화학공학소재연구정보센터
Journal of Catalysis, Vol.168, No.2, 364-373, 1997
Spectroscopic Study of Active Phase-Support Interactions on a Rhox/CeO2 Catalyst - Evidence for Electronic Interactions
The effects of thermal treatments under vacuum, used as a way to generate reduced centers on Rh2O3 and RhOx/CeO2, have been studied by ESR and FTIR, using respectively oxygen and carbon monoxide as probe molecules. The results obtained for the outgassed samples reveal the presence of ceria-rhodia interactions favoring the stabilization of paramagnetic Rh2+ cations in rhodium oxide clusters on the ceria surface. Subsequent O-2 adsorption leads to the formation of different oxygen-related paramagnetic species located on ceria, on rhodium oxide clusters and at the boundary between both oxides; their contribution to the spectra depends on outgassing conditions and O-2 adsorption temperature, The unexpected absence of O-2(-)-Ce4+ species after O-2 contact at 77 K with RhOx/CeO2 outgassed above 573 K evidences the existence of electronic interactions between the RhOx and CeO2 phases, being explained on the basis of electron transfer to the mixed valence RhOx phase from the surface-reduced ceria, leading to electron depletion of the latter.
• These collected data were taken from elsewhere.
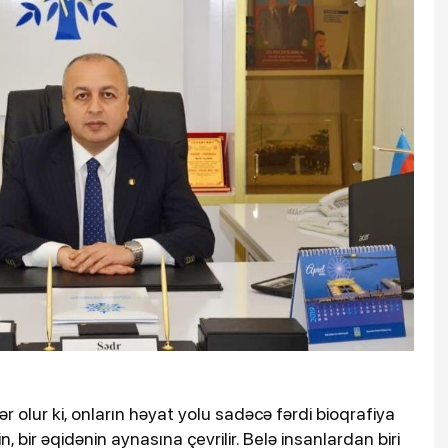
ər olur ki, onların həyat yolu sadəcə fərdi bioqrafiya
n, bir əqidənin aynasına çevrilir. Belə insanlardan biri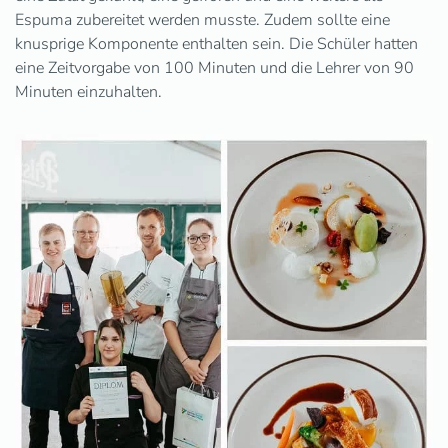
Espuma zubereitet werden musste. Zudem sollte eine
knusprige Komponente enthalten sein. Die Schüler hatten
eine Zeitvorgabe von 100 Minuten und die Lehrer von 90
Minuten einzuhalten.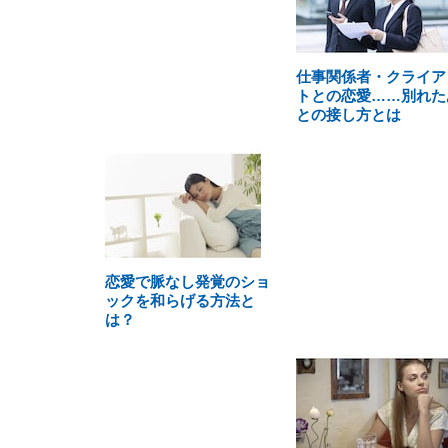
仕事関係者・クライア
トとの恋愛……別れた
との接し方とは
恋愛で脈なし発覚のショ
ックを和らげる方法と
は？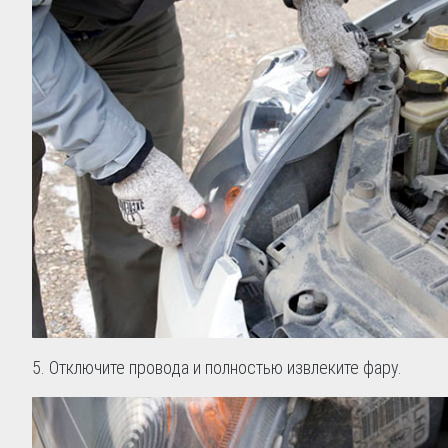
5. Отключите провода и полностью извлеките фару.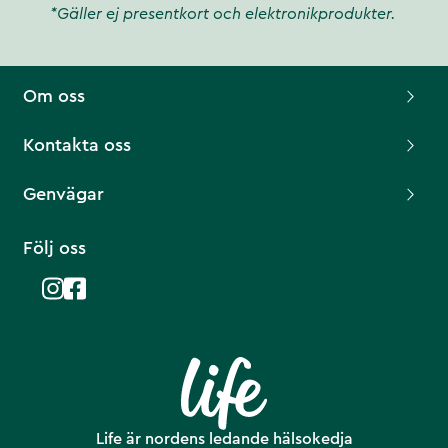
*Gäller ej presentkort och elektronikprodukter.
Om oss
Kontakta oss
Genvägar
Följ oss
Life är nordens ledande hälsokedja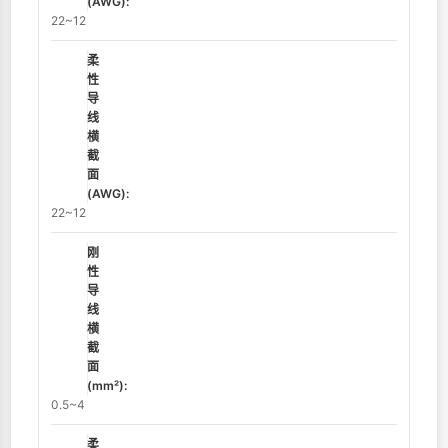
(AWG):
22~12
柔
性
导
线
横
截
面
(AWG):
22~12
刚
性
导
线
横
截
面
(mm²):
0.5~4
柔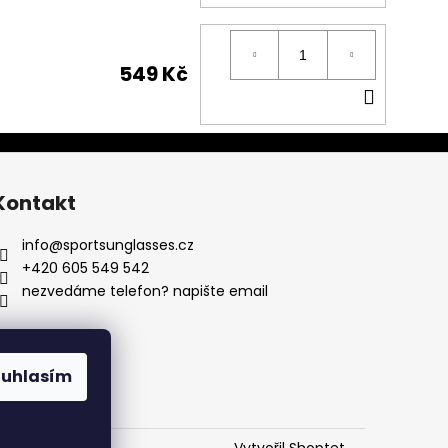
KOŠÍK
549 Kč
DO
KOŠÍK
Kontakt
info
@
sportsunglasses.cz
+420 605 549 542
nezvedáme telefon? napište email
ouhlasím
Vytvořil Shoptet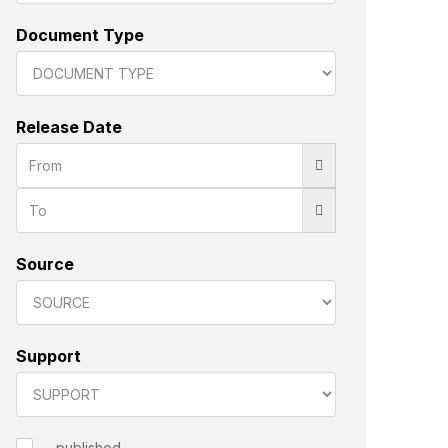
Document Type
Release Date
Source
Support
published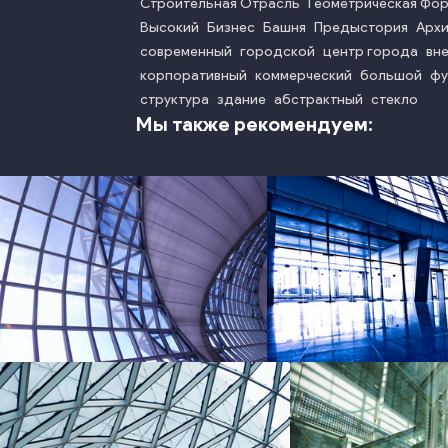
Строительная Отрасль
Геометрическая Фо
Высокий
Бизнес
Башня
Предыстория
Архи
современный
городской
центр города
вн
корпоративный
коммерческий
большой
фу
структура
здание
абстрактный
стекло
Мы также рекомендуем:
photo
phot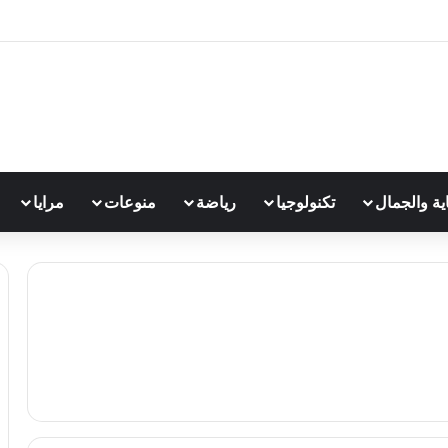
اية والجمال
تكنولوجيا
رياضة
منوعات
مرايا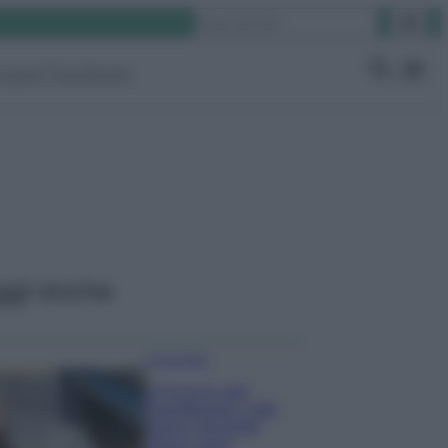
Cerca
ruppo Facebook
ggi anche
Come fare
Il trucco per
mantenere i teli
mare morbidi
dopo ogni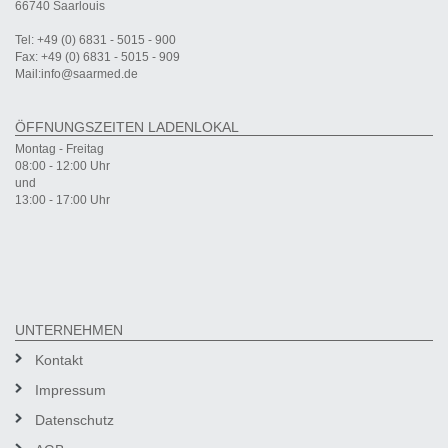
66740 Saarlouis
Tel: +49 (0) 6831 - 5015 - 900
Fax: +49 (0) 6831 - 5015 - 909
Mail:info@saarmed.de
ÖFFNUNGSZEITEN LADENLOKAL
Montag - Freitag
08:00 - 12:00 Uhr
und
13:00 - 17:00 Uhr
UNTERNEHMEN
Kontakt
Impressum
Datenschutz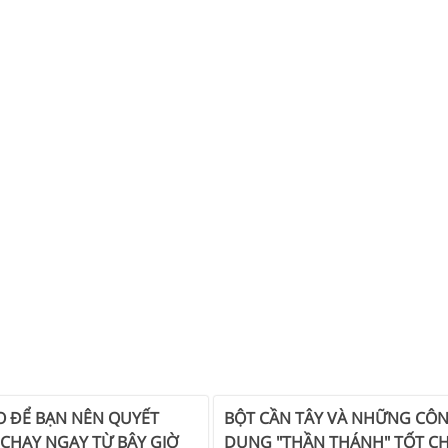
DO ĐỂ BẠN NÊN QUYẾT
BỘT CẦN TÂY VÀ NHỮNG CÔ
 CHAY NGAY TỪ BÂY GIỜ
DỤNG "THẦN THÁNH" TỐT C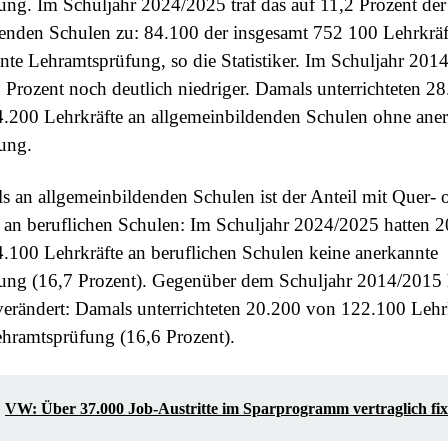
ng. Im Schuljahr 2024/2025 traf das auf 11,2 Prozent der
enden Schulen zu: 84.100 der insgesamt 752 100 Lehrkräft
nte Lehramtsprüfung, so die Statistiker. Im Schuljahr 201
3 Prozent noch deutlich niedriger. Damals unterrichteten 2
4.200 Lehrkräfte an allgemeinbildenden Schulen ohne ane
ung.
s an allgemeinbildenden Schulen ist der Anteil mit Quer- 
g an beruflichen Schulen: Im Schuljahr 2024/2025 hatten 2
.100 Lehrkräfte an beruflichen Schulen keine anerkannte
ung (16,7 Prozent). Gegenüber dem Schuljahr 2014/2015 h
erändert: Damals unterrichteten 20.200 von 122.100 Lehr
hramtsprüfung (16,6 Prozent).
VW: Über 37.000 Job-Austritte im Sparprogramm vertraglich fix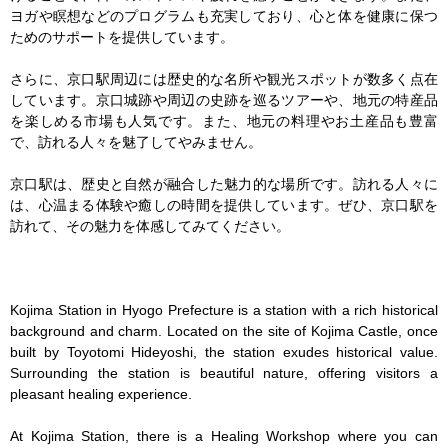
ヨガや瞑想などのプログラムも充実しており、心と体を健康に保つ
ためのサポートを提供しています。

さらに、京口駅周辺には歴史的な名所や観光スポットが数多く点在
しています。京口城跡や周辺の史跡を巡るツアーや、地元の特産品
を楽しめる市場も人気です。また、地元の料理やお土産品も豊富
で、訪れる人々を魅了してやみません。

京口駅は、歴史と自然が融合した魅力的な場所です。訪れる人々に
は、心温まる体験や癒しの時間を提供しています。ぜひ、京口駅を
訪れて、その魅力を体感してみてください。

Kojima Station in Hyogo Prefecture is a station with a rich historical 
background and charm. Located on the site of Kojima Castle, once 
built by Toyotomi Hideyoshi, the station exudes historical value. 
Surrounding the station is beautiful nature, offering visitors a 
pleasant healing experience.

At Kojima Station, there is a Healing Workshop where you can 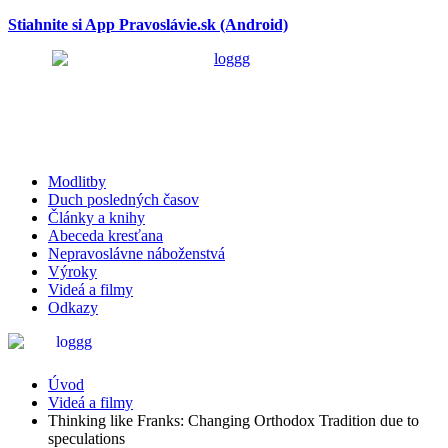
Stiahnite si App Pravoslávie.sk (Android)
Modlitby
Duch posledných časov
Články a knihy
Abeceda kresťana
Nepravoslávne náboženstvá
Výroky
Videá a filmy
Odkazy
Videá a filmy
Úvod
Videá a filmy
Thinking like Franks: Changing Orthodox Tradition due to
speculations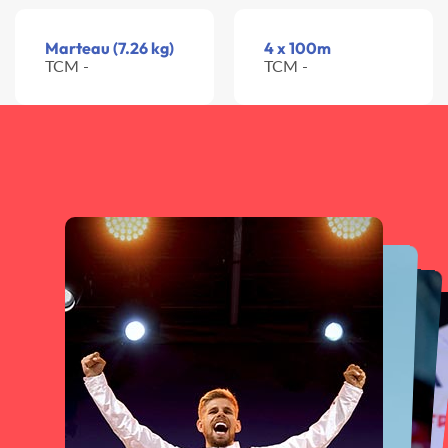
Marteau (7.26 kg)
4 x 100m
TCM -
TCM -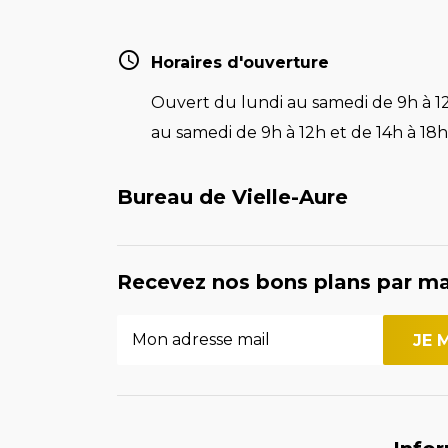
Horaires d'ouverture
Ouvert du lundi au samedi de 9h à 12
au samedi de 9h à 12h et de 14h à 18h 
Bureau de Vielle-Aure
Recevez nos bons plans par ma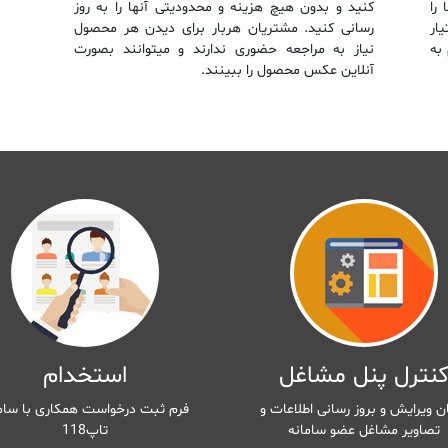
را
کنید و بدون هیچ هزینه و محدودیتی آنها را به‌ روز
ار
رسانی کنید. مشتریان هربار برای دیدن هر محصول
به
نیاز به مراجعه حضوری ندارند و میتوانند بصورت
آنلاین عکس محصول را ببینند.
نترل پنل مشاغل
استخدام
ن ویرایش و بروز رسانی اطلاعات و
فرم ثبت درخواست همکاری با سام
تصاویر مشاغل عضو سامانه
تاپ118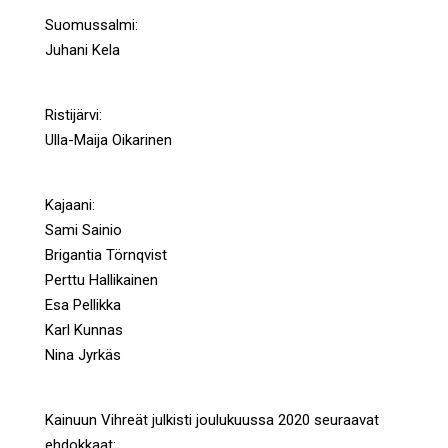
Suomussalmi:
Juhani Kela
Ristijärvi:
Ulla-Maija Oikarinen
Kajaani:
Sami Sainio
Brigantia Törnqvist
Perttu Hallikainen
Esa Pellikka
Karl Kunnas
Nina Jyrkäs
Kainuun Vihreät julkisti joulukuussa 2020 seuraavat
ehdokkaat:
This effect is inhibited by CO adsorption, showing the dependence between the electron-accepting properties of the rhodia clusters and the presence of vacant coordination sites at the surface Rh ions, An effect of similar kind may be responsible for shifts observed in the IR bands of rhodium dicarbonyls formed in the RhOx/CeO2 system. The latter results suggest the possibility that thermal enhancement of surface reactions in complex systems could depend on electron transfer between adjacent phases and that adsorption on one phase may influence the surface reactivity of another phase by affecting to the electron transfer between them.